Also, visit www.ferndaleschools.org for info about the school district. >>
So you're not going to admit an anti-MESSA bias?

*wink* >>
The links to the sources used in MED are so that people can read the entire article. MED provides a summary of what the media reports. A "further reading" is then included for those readers who wish to read more on a related topic. >>
And you don't simply "report" stories in the Education Digest. For example, in this story in question you link directly to a story where MESSA's accused of stonewalling, further bolstering the bias and claim that MESSA is doing something wrong here.

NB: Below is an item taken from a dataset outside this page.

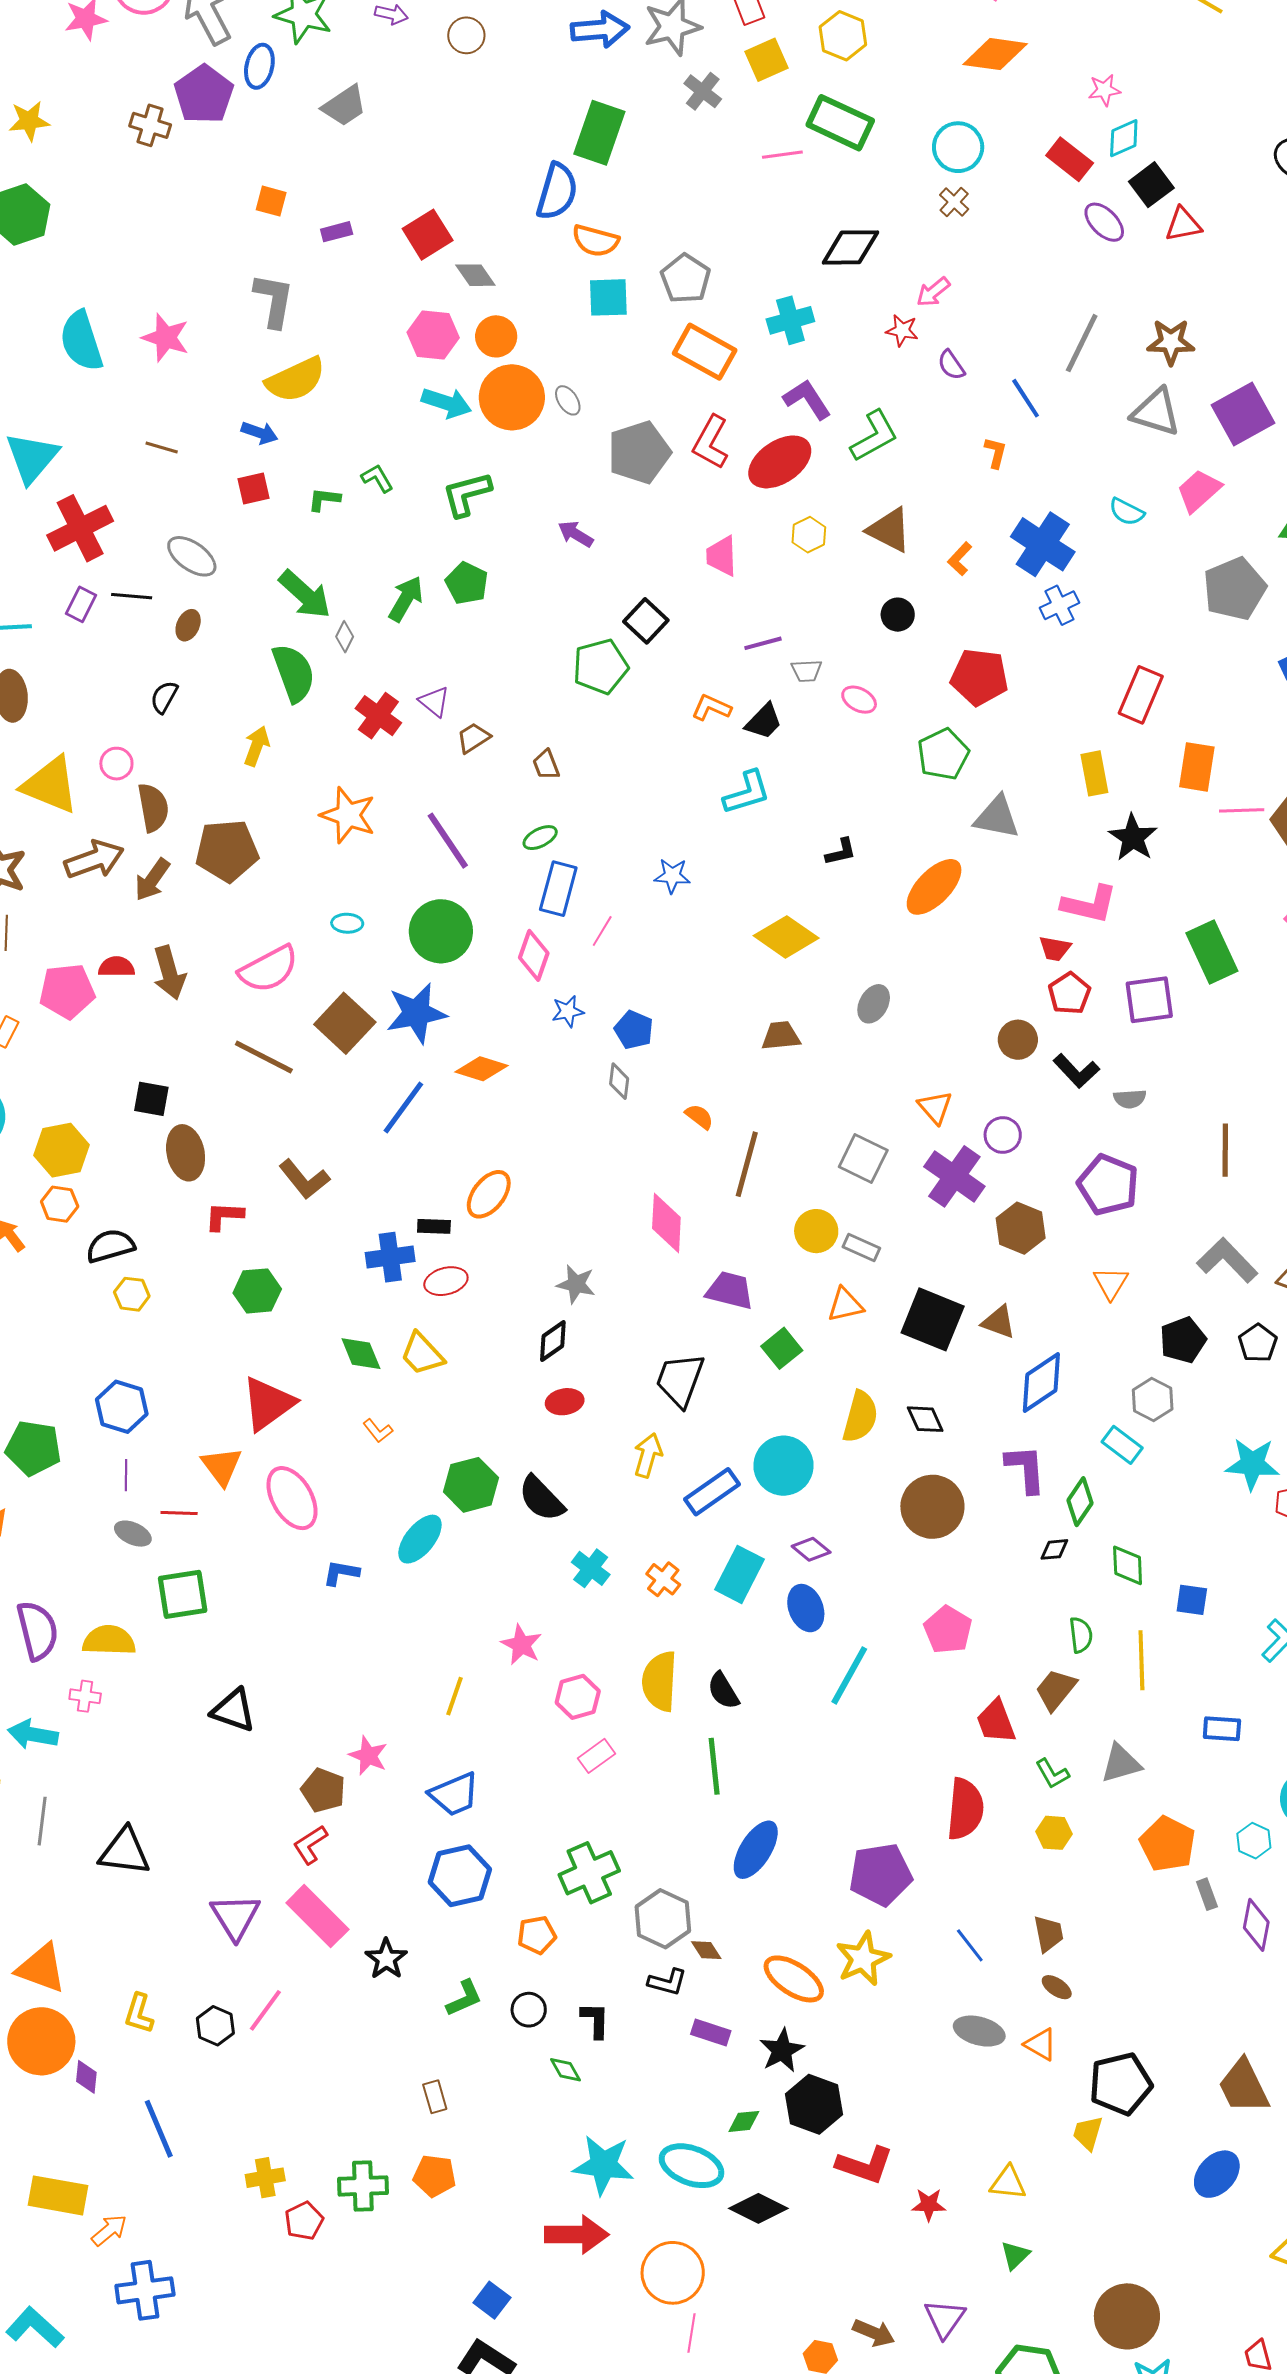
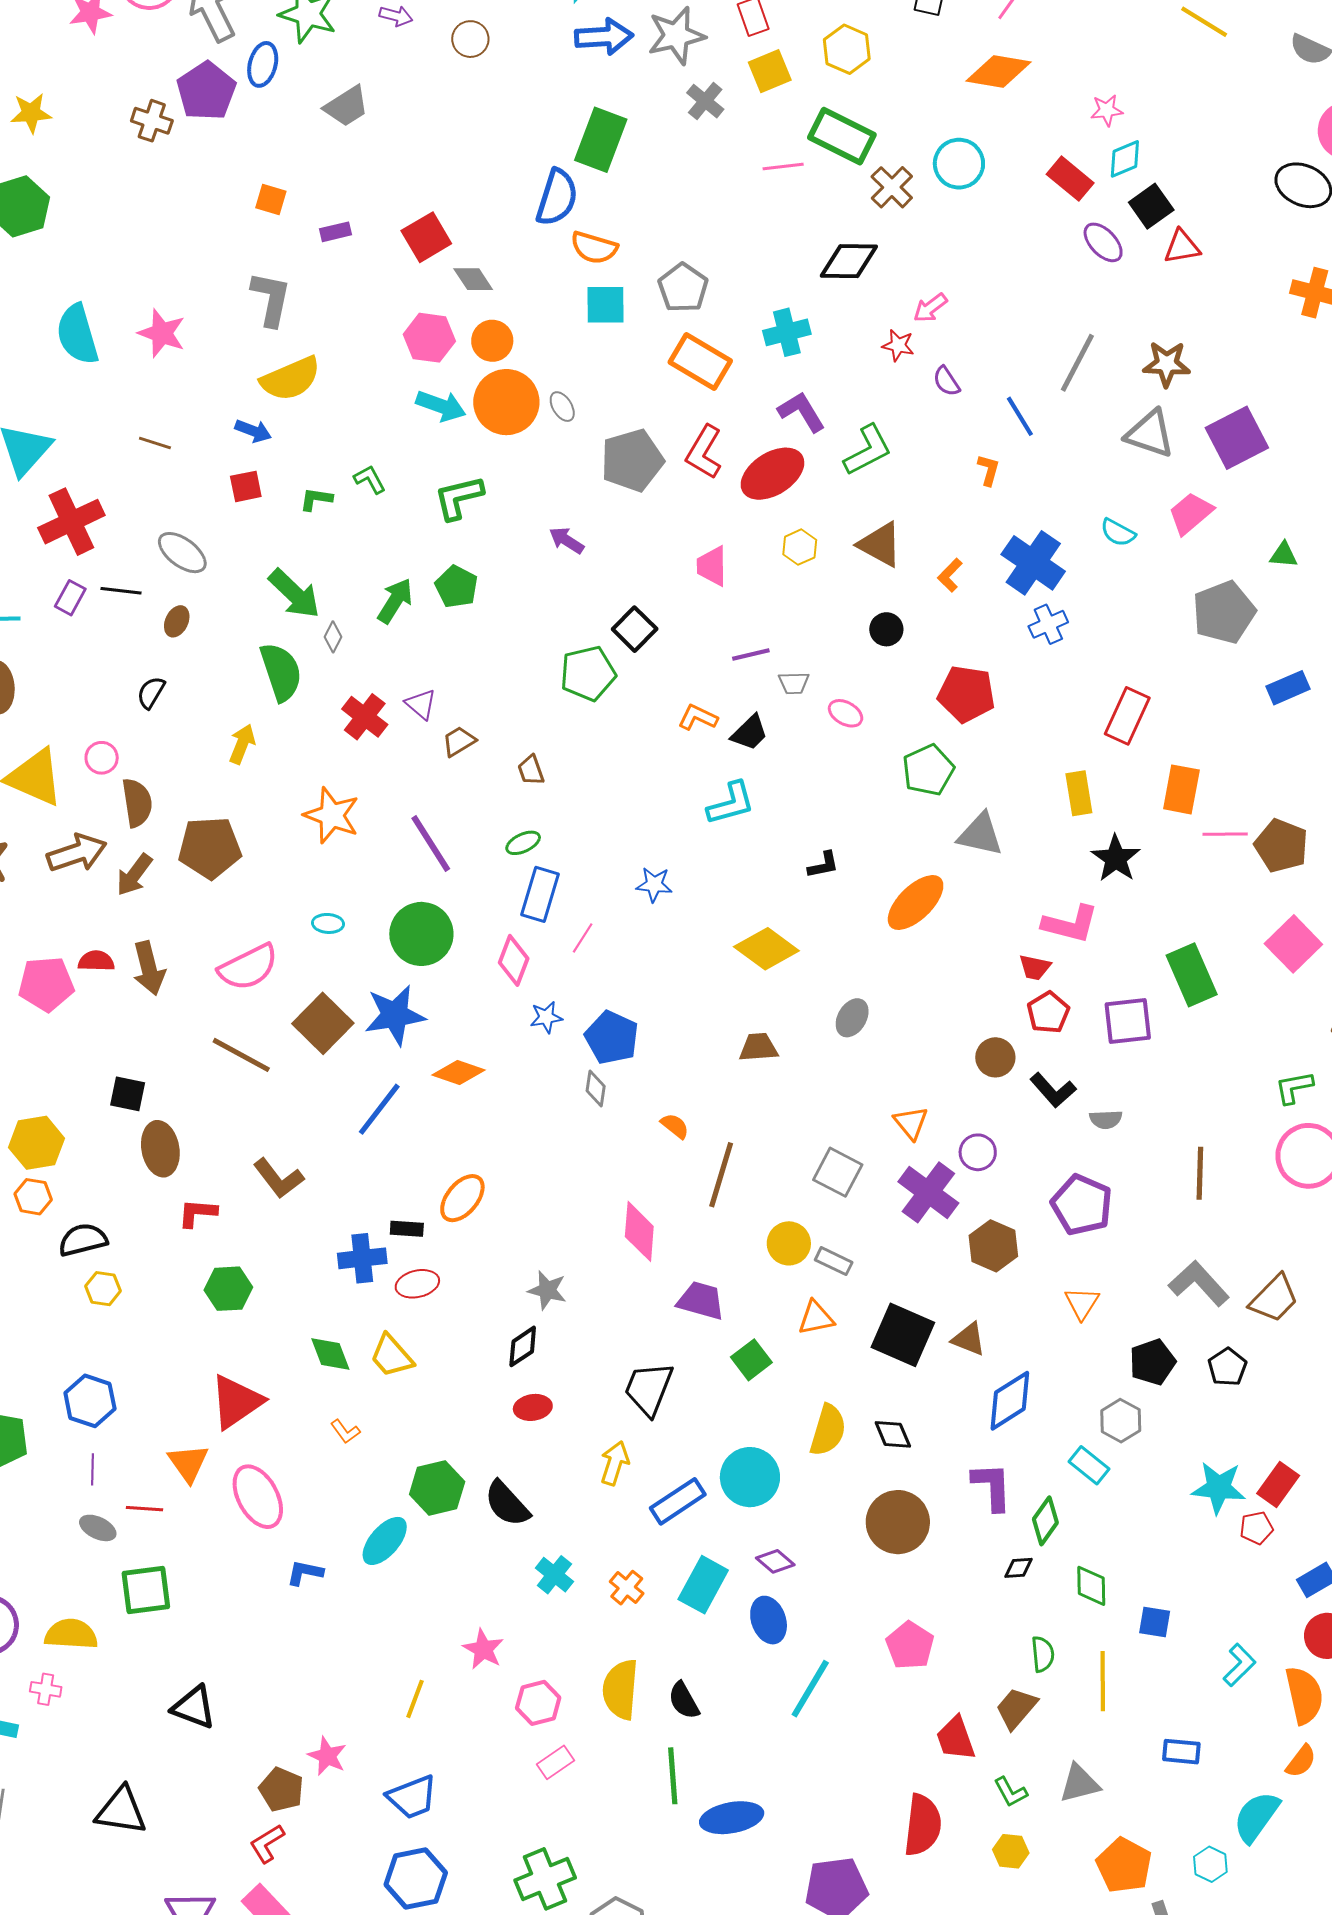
brown cross: (954, 202) -> (892, 187), moved, size x1.4
blue pentagon: (634, 1030) -> (612, 1038), size x1.4
blue ellipse: (756, 1850) -> (732, 1818), moved, turned 46
black triangle: (125, 1852) -> (121, 1811), moved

Your coyness is patronizing. >>
Michigan Education Digest is just that, a digest, which means it is a compilation of what is reported by other media. You may want to contact the Paw Paw newspaper and give them a copy of the questionnaire so they can do a follow-up story on the issue. Please keep us updated on that matter.
- Ed. >>
What the news article on MESSA conveniently leaves out is the intrusive nature of the questionnaire sent out in the Paw Paw district. It asks for--under threat of not being covered if you don't comply--your name, ss number, all family details, and a specific 14-question section on your medical history.

And there's a 3-page lawyer note attached to the survey that essentially says the company has the right to share this info with anyone they choose to do so.

Where's the ACLU when you need them?

It's a disgrace that a site like this would be so in bed with corporate interests that it would gladly back such an invasion of personal privacy.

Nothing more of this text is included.